EXERCISE OBJECTIVE
Return only those lines of the records below in which "Yeast" appears.
──────────────────────────────
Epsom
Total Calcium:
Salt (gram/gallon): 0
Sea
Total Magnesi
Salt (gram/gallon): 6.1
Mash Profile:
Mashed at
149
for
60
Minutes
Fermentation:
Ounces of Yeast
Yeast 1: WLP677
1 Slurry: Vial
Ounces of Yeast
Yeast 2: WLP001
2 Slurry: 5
──────────────────────────────
RESULT OF THE EXERCISE
Ounces of Yeast
Yeast 1: WLP677
Ounces of Yeast
Yeast 2: WLP001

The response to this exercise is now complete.